All lines with the word "Industries" must be pulled from the entries below.

Start of ENTRIES SHOWN

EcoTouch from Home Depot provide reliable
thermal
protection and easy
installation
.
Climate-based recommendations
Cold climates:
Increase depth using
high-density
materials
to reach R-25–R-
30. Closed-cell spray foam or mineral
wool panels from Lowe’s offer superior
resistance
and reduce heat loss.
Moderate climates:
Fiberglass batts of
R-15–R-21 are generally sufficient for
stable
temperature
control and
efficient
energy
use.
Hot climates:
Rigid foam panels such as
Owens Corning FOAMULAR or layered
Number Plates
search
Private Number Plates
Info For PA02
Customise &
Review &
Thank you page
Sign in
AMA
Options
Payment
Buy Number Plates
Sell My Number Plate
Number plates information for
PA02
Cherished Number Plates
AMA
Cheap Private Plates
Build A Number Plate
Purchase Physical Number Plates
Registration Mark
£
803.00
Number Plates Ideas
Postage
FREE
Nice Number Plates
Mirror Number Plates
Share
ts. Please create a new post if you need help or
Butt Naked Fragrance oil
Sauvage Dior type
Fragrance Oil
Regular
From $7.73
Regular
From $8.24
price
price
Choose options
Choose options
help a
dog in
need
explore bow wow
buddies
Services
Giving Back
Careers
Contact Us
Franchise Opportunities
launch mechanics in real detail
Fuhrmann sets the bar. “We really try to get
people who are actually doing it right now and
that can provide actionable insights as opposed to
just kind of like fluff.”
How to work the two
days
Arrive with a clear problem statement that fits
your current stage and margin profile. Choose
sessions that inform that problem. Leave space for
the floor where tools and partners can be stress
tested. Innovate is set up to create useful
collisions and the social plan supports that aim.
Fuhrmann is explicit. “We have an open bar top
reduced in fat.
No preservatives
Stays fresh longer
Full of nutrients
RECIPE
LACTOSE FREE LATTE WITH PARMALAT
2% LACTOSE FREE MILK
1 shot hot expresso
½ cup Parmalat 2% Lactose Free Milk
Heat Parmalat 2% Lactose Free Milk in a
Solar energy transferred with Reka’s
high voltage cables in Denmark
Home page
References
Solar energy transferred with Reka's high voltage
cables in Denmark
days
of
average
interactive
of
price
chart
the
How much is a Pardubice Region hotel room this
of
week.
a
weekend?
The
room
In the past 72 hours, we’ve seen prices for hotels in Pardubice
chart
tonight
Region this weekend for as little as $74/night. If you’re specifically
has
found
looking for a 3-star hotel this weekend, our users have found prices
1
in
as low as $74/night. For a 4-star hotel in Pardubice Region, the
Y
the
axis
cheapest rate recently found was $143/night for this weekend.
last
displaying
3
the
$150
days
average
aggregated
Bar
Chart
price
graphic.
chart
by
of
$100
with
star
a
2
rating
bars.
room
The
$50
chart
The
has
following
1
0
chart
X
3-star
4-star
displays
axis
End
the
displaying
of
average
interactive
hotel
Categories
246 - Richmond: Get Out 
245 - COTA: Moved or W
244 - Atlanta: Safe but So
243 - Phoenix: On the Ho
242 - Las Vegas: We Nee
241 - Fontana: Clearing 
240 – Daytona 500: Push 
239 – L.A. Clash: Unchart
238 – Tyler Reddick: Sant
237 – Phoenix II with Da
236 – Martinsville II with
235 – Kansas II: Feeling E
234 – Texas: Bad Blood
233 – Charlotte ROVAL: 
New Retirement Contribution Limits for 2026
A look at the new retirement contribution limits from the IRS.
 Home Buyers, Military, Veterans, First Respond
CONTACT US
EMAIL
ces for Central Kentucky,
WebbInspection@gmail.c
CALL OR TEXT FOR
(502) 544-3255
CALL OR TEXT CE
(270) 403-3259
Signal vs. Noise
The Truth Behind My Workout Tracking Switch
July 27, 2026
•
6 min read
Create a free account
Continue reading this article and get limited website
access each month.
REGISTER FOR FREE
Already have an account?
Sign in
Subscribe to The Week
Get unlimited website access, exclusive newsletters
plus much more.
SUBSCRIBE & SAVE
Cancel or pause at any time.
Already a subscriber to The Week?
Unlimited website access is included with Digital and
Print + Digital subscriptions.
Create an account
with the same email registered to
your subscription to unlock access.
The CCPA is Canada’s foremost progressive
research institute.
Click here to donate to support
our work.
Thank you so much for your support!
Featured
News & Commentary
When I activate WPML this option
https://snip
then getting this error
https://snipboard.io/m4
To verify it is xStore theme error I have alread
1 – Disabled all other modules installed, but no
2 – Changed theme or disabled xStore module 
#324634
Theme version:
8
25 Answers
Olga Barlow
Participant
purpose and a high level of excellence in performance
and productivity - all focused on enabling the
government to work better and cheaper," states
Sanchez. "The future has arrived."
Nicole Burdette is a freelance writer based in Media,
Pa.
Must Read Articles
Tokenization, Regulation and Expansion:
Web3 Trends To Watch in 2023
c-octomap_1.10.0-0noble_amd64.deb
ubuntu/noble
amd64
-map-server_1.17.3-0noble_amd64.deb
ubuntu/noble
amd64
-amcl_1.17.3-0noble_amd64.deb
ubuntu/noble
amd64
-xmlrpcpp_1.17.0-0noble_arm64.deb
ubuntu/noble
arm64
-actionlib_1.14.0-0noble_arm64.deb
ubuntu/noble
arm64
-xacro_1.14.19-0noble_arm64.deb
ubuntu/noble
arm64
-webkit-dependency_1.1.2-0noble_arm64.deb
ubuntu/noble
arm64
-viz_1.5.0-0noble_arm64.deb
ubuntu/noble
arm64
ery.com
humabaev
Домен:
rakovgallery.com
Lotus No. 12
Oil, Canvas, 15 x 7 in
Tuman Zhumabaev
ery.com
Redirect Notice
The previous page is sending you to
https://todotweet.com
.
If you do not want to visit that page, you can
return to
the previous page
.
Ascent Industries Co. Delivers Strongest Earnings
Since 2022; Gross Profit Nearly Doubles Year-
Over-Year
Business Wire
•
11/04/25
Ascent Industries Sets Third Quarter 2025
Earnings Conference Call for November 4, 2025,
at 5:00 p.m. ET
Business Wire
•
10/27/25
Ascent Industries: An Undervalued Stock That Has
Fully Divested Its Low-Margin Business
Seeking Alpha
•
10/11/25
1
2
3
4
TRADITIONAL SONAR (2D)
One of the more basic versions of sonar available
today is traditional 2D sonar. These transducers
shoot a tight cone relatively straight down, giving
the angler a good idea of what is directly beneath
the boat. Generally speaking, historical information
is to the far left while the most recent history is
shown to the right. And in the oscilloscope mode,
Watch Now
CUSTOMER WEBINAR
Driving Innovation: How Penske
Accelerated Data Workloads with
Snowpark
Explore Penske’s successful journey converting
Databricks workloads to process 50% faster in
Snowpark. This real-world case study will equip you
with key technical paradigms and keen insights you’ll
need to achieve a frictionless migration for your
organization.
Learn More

End of ENTRIES SHOWN

### [OUTPUT FOR THIS TASK]
Ascent Industries Co. Delivers Strongest Earnings
Ascent Industries Sets Third Quarter 2025
Ascent Industries: An Undervalued Stock That Has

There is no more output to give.